* Problem statement:
The listing is to be printed word for word, pictures omitted.

* Entries shown:
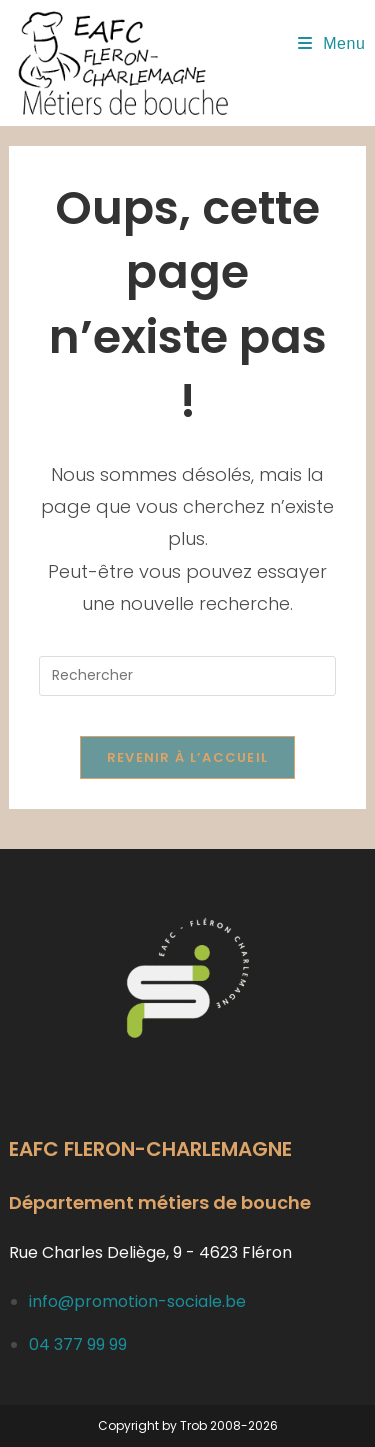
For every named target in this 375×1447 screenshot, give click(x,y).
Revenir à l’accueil (188, 757)
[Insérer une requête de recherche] (187, 676)
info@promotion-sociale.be (137, 1301)
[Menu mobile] (332, 43)
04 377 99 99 (78, 1344)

* Written solution:
For every named target in this 375×1447 screenshot, give click(x,y).
Revenir à l’accueil (188, 757)
[Insérer une requête de recherche] (187, 676)
info@promotion-sociale.be (137, 1301)
[Menu mobile] (332, 43)
04 377 99 99 (78, 1344)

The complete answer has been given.